Legalization of Marijuana in Connecticut: What does the new law mean for the state?
Connecticut is the fourth state this year to legalize the recreational use of cannabis. Our team took a look at the law to figure out what you need to know.
On 18 June, the Connecticut legislature legalized recreational cannabis use for residents twenty-one and older. The bill changes state law to allow the government to tax and regulate the commercialization of cannabis products.
After the signing, Governor Ned Lamont said that the law is a first step at correcting the injustices and disparities of the War on Drugs. Gov. Lamont hopes that the new law will “eliminate the dangerous, unregulated market and support a new and equitable sector of our economy that will create jobs.”
While opponents argue that this could make the public less safe, Gov. Lamont highlighted the new funding included for “prevention and recovery services, which will be used to help prevent cannabis use by minors and to promote safe, healthy use of cannabis by those of legal age.”
The passage of this law comes after then-Gov. Dannel Malloy signed a bill that decriminalized possession of some cannabis products in 2011.
At the time, Gov. Malloy assured some that opposed the move that the state was “not legalizing the use of marijuana.” Instead, the decriminalization represented a modification to the law and that the government would continue “recognizing that the punishment should fit the crime, and acknowledging the effects of its application.”
The governor also believed that there still could be cases where charges would be pursued, for example, if a person were to tell marijuana to minors. However, it was also his position that the “state’s criminal justice resources could be more effectively utilized for convicting, incarcerating and supervising violent and more serious offenders.”
In 2012, the medical use of marijuana was legalized.
What changes to the law does the new bill include?
The details over how, where, and when dispensaries will open are unknown, but most expect it to be sometime in 2022. Lawmakers hope that legalization will also increase public revenue as a tax of 6.35% will be applied to cannabis products.
Possession and Public Use
While the commercialization aspects of the law will not take effect until next year, on 1 July, possession of small qualities of marijuana was legalized.
Possession of more than 1.5 ounces of marijuana or any other controlled substance will still be classified as a misdemeanor. For those under eighteen found with more than five ounces of a cannabis product with no criminal record will be given a warning, and “such person may be referred to a youth services bureau.” Consequences become more severe after the second infraction.
The law also protects cannabis users by making it illegal for the sole reason of a police stop to be that an officer smells cannabis. Also, it mandates that municipalities with populations larger than 50,000 must designate public areas where cannabis can be consumed publicly.
Righting Injustices of the Past
According to the American Civil Liberties Union, in Connecticut, Black residents are four times more likely than their white counterparts to be arrested for marijuana possession.
This fact led some Democratic lawmakers to oppose an earlier draft that they felt did not include sufficient social measures to right this injustice.

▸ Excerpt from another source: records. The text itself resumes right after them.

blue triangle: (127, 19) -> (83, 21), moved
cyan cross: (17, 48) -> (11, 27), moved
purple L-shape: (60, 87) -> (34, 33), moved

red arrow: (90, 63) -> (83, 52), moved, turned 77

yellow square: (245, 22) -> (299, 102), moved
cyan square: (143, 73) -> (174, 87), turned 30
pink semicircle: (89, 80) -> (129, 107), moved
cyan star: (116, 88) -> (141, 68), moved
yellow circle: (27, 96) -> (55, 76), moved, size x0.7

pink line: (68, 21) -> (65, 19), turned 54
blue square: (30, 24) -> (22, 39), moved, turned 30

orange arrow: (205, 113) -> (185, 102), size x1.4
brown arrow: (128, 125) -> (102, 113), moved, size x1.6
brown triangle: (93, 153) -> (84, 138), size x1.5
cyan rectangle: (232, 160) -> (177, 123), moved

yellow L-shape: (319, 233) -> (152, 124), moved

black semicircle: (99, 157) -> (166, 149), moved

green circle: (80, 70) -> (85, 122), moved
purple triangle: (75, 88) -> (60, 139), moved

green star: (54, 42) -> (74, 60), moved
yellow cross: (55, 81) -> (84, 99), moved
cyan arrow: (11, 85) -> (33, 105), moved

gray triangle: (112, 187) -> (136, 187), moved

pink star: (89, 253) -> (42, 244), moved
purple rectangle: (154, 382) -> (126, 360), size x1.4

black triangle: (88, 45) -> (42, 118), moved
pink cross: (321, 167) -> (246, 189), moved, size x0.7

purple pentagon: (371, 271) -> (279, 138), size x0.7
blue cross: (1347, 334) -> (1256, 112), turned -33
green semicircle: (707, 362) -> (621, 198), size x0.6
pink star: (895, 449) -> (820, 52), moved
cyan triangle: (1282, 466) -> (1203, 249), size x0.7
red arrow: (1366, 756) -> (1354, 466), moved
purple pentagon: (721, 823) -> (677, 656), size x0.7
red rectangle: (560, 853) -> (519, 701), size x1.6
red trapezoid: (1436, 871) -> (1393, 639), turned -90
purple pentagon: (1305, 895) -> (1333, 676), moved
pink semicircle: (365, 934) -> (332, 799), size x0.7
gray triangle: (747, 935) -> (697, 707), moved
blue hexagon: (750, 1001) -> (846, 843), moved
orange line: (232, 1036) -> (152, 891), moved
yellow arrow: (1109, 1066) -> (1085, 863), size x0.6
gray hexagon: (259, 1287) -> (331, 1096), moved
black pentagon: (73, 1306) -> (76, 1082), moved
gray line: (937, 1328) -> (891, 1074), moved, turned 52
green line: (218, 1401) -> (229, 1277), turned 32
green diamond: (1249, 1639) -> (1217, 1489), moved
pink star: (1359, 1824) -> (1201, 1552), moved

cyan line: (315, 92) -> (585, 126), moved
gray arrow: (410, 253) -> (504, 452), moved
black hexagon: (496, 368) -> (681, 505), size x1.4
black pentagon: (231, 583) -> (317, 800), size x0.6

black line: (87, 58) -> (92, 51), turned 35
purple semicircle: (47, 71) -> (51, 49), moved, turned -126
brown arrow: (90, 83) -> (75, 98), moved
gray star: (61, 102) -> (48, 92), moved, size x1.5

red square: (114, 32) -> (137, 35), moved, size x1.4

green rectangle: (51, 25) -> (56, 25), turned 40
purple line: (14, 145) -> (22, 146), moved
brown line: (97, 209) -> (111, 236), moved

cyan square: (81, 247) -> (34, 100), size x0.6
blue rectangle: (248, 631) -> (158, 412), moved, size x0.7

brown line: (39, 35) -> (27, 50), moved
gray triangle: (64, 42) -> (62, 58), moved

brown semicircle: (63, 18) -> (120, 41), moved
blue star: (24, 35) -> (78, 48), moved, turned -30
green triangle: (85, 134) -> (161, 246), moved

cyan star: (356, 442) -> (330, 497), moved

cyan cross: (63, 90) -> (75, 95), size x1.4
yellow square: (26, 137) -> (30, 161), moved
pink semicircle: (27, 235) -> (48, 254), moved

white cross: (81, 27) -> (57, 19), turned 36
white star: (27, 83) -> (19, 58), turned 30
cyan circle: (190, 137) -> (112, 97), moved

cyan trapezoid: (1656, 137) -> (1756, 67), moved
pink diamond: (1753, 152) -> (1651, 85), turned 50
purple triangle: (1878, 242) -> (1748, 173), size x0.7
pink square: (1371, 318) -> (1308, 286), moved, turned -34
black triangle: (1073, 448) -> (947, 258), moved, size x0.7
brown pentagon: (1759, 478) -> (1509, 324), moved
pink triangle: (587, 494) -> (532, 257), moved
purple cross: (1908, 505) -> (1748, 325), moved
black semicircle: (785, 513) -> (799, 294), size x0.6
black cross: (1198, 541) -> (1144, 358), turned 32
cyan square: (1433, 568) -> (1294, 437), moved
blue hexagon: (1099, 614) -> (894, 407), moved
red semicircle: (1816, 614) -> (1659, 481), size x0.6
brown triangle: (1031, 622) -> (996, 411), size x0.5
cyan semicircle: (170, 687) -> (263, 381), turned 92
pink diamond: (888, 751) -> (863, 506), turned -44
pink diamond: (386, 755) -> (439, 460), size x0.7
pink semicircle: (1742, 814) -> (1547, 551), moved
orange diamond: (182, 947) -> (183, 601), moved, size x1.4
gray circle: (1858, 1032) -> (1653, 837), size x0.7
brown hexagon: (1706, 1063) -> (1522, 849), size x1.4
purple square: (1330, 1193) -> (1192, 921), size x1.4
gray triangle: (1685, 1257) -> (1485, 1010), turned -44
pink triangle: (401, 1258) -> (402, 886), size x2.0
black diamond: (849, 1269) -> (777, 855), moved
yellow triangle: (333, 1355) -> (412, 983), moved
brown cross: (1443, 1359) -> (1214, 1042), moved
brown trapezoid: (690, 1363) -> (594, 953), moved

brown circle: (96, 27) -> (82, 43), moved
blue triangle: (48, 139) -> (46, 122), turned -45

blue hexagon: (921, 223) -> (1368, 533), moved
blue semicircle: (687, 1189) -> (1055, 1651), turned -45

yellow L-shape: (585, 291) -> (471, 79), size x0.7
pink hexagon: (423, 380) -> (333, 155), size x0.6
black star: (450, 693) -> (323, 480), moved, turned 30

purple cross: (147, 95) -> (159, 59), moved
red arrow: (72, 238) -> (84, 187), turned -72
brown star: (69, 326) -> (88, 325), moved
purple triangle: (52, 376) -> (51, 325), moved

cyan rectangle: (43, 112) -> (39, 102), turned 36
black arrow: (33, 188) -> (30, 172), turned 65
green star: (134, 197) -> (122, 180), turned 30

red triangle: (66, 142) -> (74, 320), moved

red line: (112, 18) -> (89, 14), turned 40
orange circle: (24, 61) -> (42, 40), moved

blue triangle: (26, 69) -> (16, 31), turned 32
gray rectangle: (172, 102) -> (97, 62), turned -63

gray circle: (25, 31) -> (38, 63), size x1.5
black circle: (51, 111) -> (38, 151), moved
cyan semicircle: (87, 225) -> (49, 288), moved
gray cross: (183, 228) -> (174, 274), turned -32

The final bill also acknowledges the disproportionate impact the War on Drugs has had on communities of color and mandates that “least half of all initial licenses” be reserved for “social equity applicants.” More details on these programs will be released in the coming months.
Will criminal records be expunged?
The Connecticut law included a provision that allows certain convictions to be erased or expunged if they happened after 1 January 2000.
Convictions that occurred between 1 January 2000 - 1 July 2021 that qualify include,
Additionally for those who were convicted of manufacturing, selling, gifting, transporting, or basically any other action to sell cannabis may have the ability to erase the conviction from their record. The law stipulates that an individual can appeal to have the sentence erased as long as the quantity in question is less than or equal to “four ounces or six plants grown inside such person's own primary residence for personal use."
Marijuana legalization -- a national movement
Marijuana is still illegal at the federal level and is categorized as a Schedule I drug, meaning it was deemed unsafe even under medical supervision. Other Schedule I drugs include heroin and MDMA (or ecstasy).
This criminalization of cannabis formed part of the War on Drugs, where the federal government believed that by creating script rules for drugs, use and illegal commercialization would slow. It did not, and more importantly, it led to mass incarceration and an underfunded health system to help those suffering from addiction.
In 2012, Colorado and Washington became the first states to fully legalize the recreational use of cannabis. At the time, public support for full legalization stood at around twenty-eight percent.
Earlier this year, Pew Research published the findings of a poll that found ninety-one percent of voters support either medical legalization or medical and recreational use of cannabis, a rate never captured in any previous polling.
Over the past decade, sixteen more states have legalized recreational use. Many more have passed laws to allow medical use or to decriminalize possession. In addition to Connecticut, this year alone, New York, Virginia, New Mexico legalized cannabis for recreation use, Alabama’s state legislature legalized it for medical use, and Louisiana decriminalized possession.
The vast majority of Americans live in states where the use of cannabis is legal under state law, and most experts believe that it is only a matter of time before federal law catches up.